WORK TASK
Return, from the data that follows, each line that holds the word "Printable".

[[ DATASET RECORDS open ]]

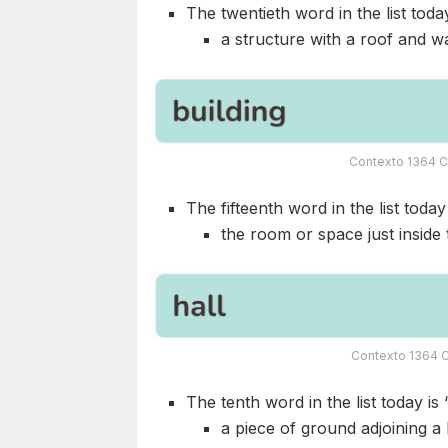
The twentieth word in the list today
a structure with a roof and wa
Contexto 1364 C
The fifteenth word in the list today 
the room or space just inside 
Contexto 1364 C
The tenth word in the list today is 
a piece of ground adjoining a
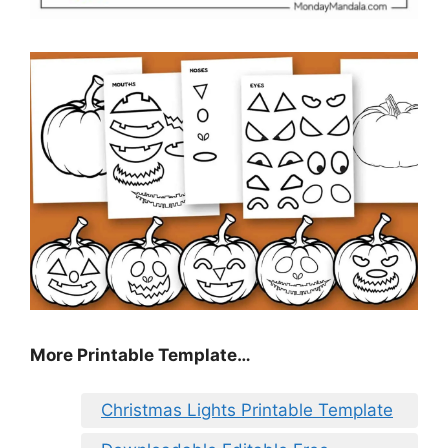
More Printable Template…
Christmas Lights Printable Template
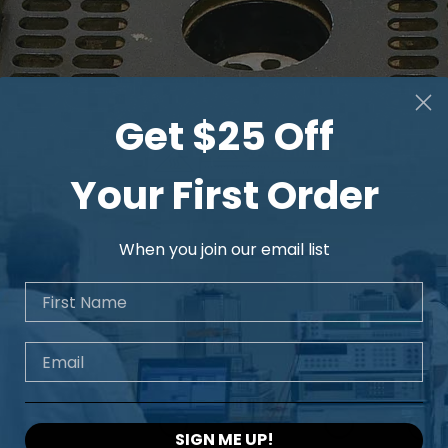
Get $25 Off
Your First Order
When you join our email list
First Name
Email
SIGN ME UP!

[[ DATASET RECORDS closed ]]

RESULT OF THIS TASK
More Printable Template…
Christmas Lights Printable Template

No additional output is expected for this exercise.